Die Erwartungshaltung an die Krankenhausreform 

Die Krankenhausreform ist das Top Thema des Jahres 2023 in der Gesundheitsversorgung. Die ersten Schritte wurden bereits im letzten Jahr eingeleitet und zwei Reformkonsequenzen sind mit den Tagesbehandlungen und dem neuen AOP-Katalog bereits scharf gestellt. Die Debatten wie die Reform im Detail ausgestaltet werden sollte laufen auf Hochtouren. Einige kritisieren den aktuellen Reformentwurf dahingehend, dass die Versorgungsbreite der mitunter gut aufgestellten Kliniken zwischen 200 bis 500 Betten verloren geht.
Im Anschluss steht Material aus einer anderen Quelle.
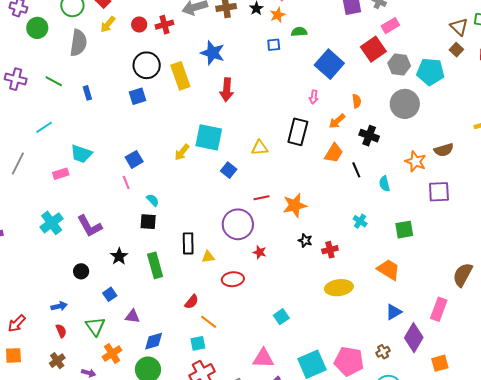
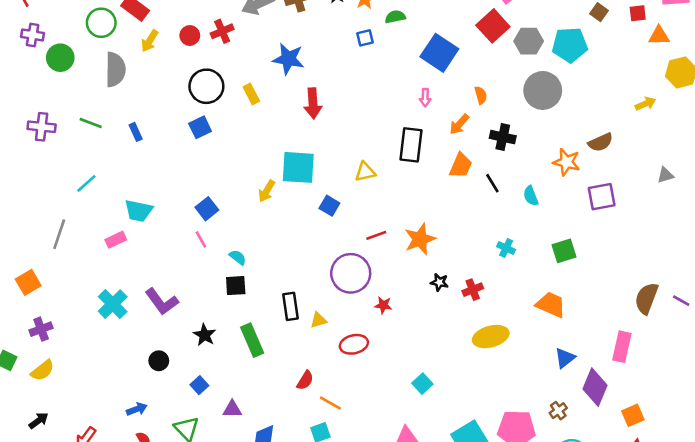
yellow rectangle: (180, 76) -> (251, 94), size x0.6

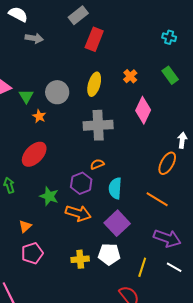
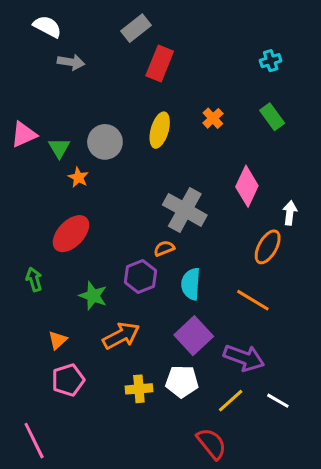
cyan cross: (169, 37) -> (271, 61), turned -32
pink diamond: (143, 110) -> (247, 186), moved
gray cross: (98, 125) -> (185, 210), moved, turned 32
orange arrow: (78, 213) -> (121, 336), moved, turned -45
purple arrow: (167, 238) -> (244, 358), moved
yellow line: (142, 267) -> (231, 401), turned 30

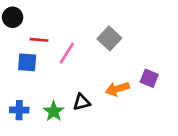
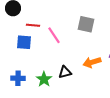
gray square: (109, 38) -> (86, 24), turned -30
pink line: (67, 53) -> (54, 35), turned -66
Andere sehen gar einen Verlust der Notfallkapazitäten, wenn Grund- und Regelversorger zu Krankenhäusern mit Versorgungslevel Ii werden könnten. Dass die Versorgung zunehmend ambulanter wird, dürfte klar sein. Ein sehr wichtiger Erfolgsfaktor der Reform werden die potenziellen hybriden Versorgungsmodelle sein und wie diese ausgestaltet, finanziert und mit dem aktuellen ambulanten System verzahnt werden!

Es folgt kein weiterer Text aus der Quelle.